The Phenomenol Woman and other tales... Rekha Tandon in New Delhi. Photo: Sandeep Saxena.

IT IS the definitive era of fusion. Watertight compartments in the arts, originally constructed by us, are finally yielding to osmosis. And as the waves criss-cross, there are bound to be some tremors. That's evolution for you. This Friday evening at the India Habitat Centre promises one such experience, as Odissi dancer Rekha Tandon performs Odissi Mandala, a series of choreographic pieces set to various soundtracks, including English commentary, Bach's Cello Suite and other `non-traditional' accompaniments for Odissi.

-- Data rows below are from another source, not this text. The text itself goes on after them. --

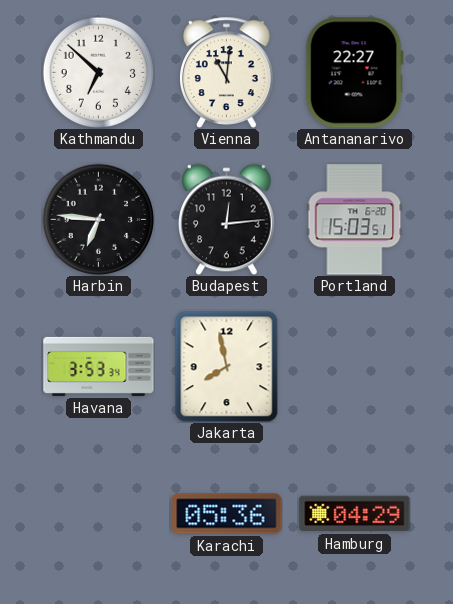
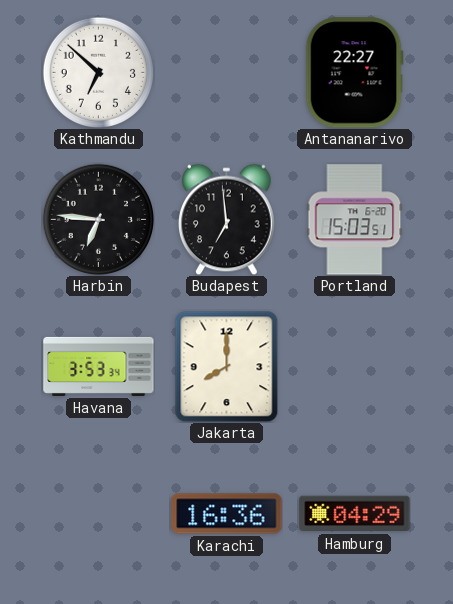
Vienna: 11:01 -> none
Budapest: 12:14 -> 6:59
Jakarta: 7:58 -> 8:00
Karachi: 05:36 -> 16:36
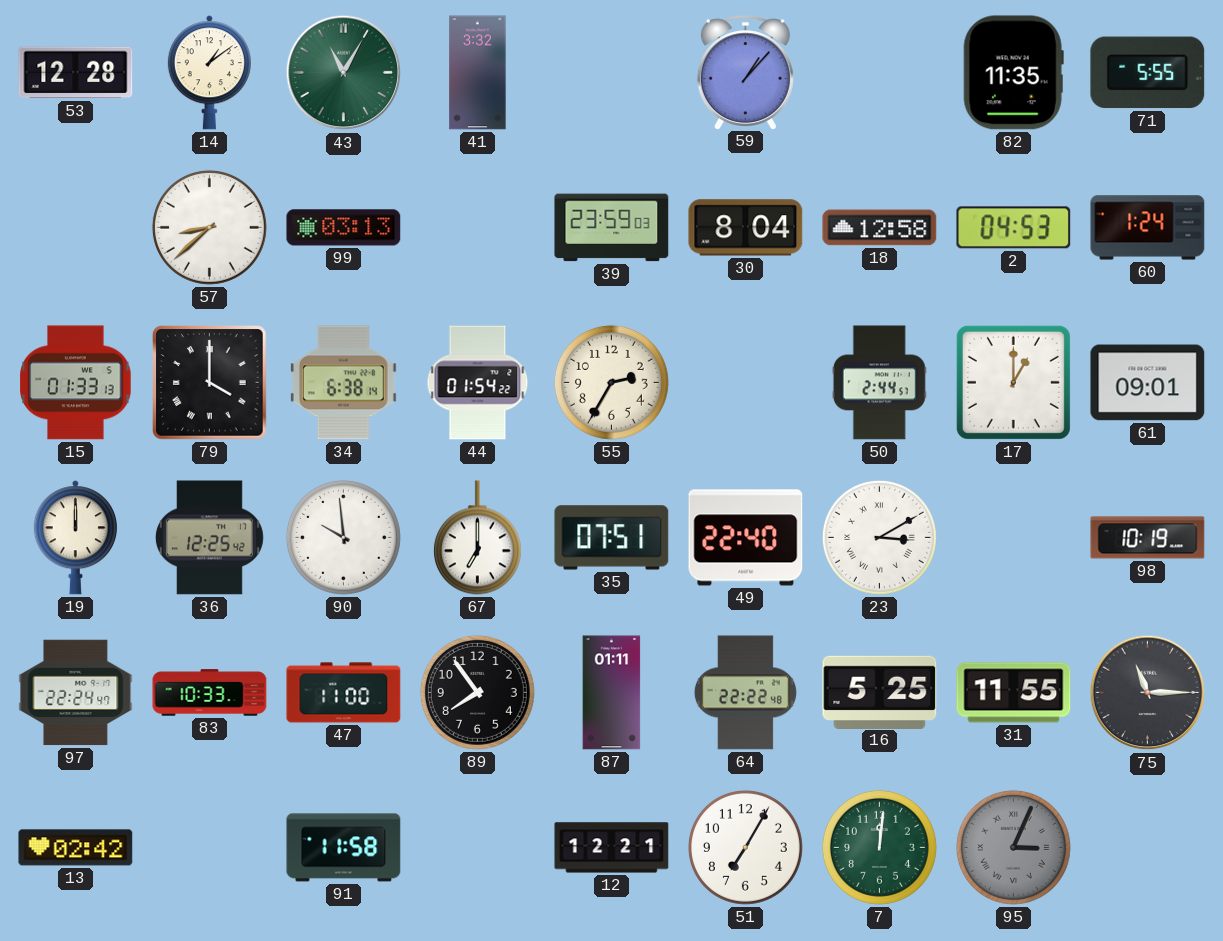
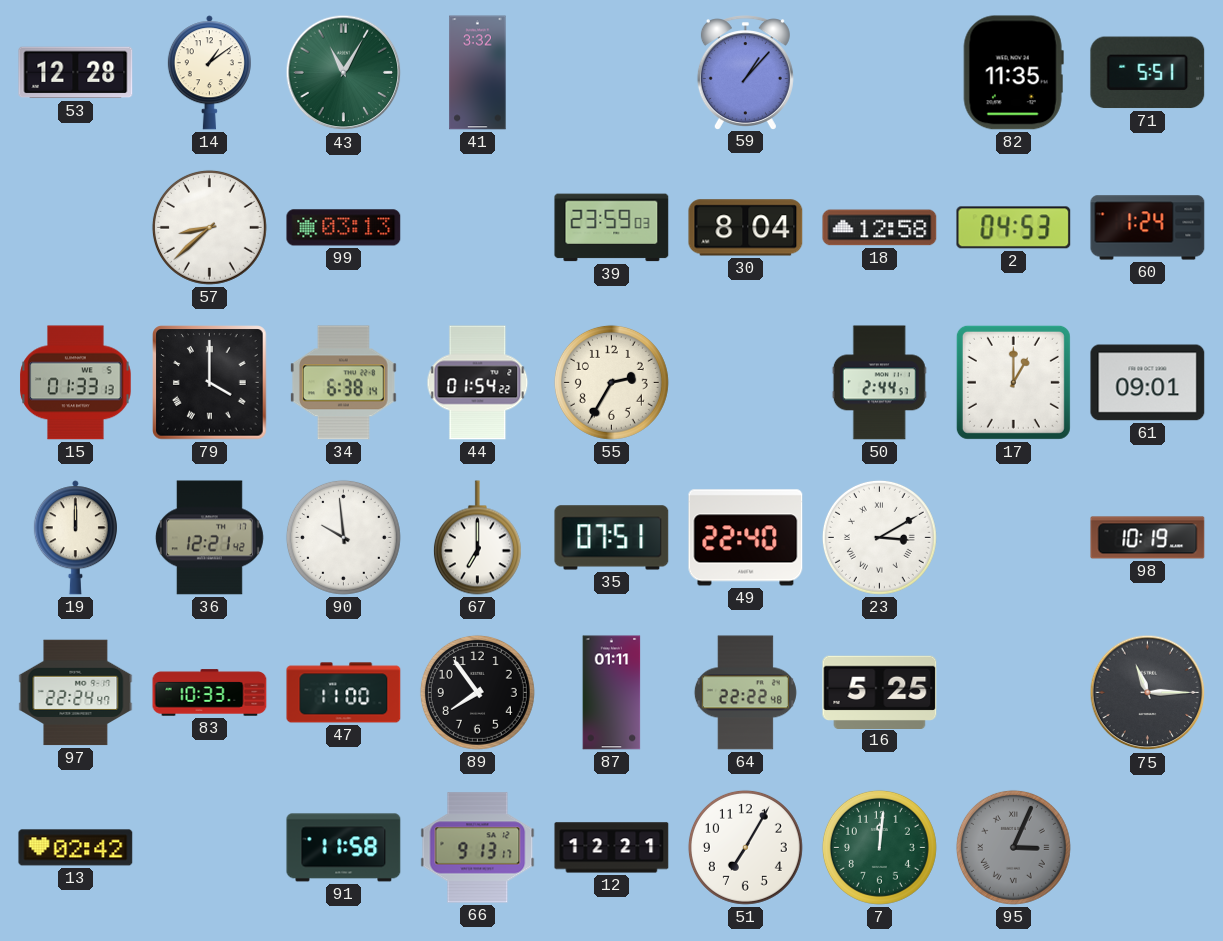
71: 5:55 -> 5:51
36: 12:25 -> 12:21
31: 11:55 -> none
66: none -> 9:13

The performance, says Rekha, who collaborates with her musician husband Michael Weston, is "very much geared for a contemporary Indian urban audience". Rekha's research and experimentation have led her through hatha yoga, with a special emphasis on movements as projections from the spinal chord, and various texts, besides her PhD, just submitted, on "Expanding the Physical Parameters of Odissi Dance for Contemporary Audiences."

Working on the concept of continuous movement as a parallel for still postures in yoga, Rekha says, "It has become a wonderful meditative state. I just don't want to dance now unless it comes from a still state of mind."

Odissi Mandala, feels Rekha, reaffirms Odissi as "a very current, relevant, `for you', `for us' kind of art form". Trained under Madhavi Mudgal, Rekha finds that while dance compositions based on Sanskrit poetry or other ancient sources "are wonderful", they also "alienate the audience" concluding, "That's why people enjoy theatre so much."

Authors, poets, linguists agree that English `kills' the poetry of classical languages. Yet Rekha has chosen English lyrics. "I wanted to work in English," she declares. "I don't dream or think in Oriya."

Starting with a prayer to Saraswati, Rekha takes off on a journey peopled with characters like the Phenomenal Woman, who explores "what a woman can and can't do in love and in life".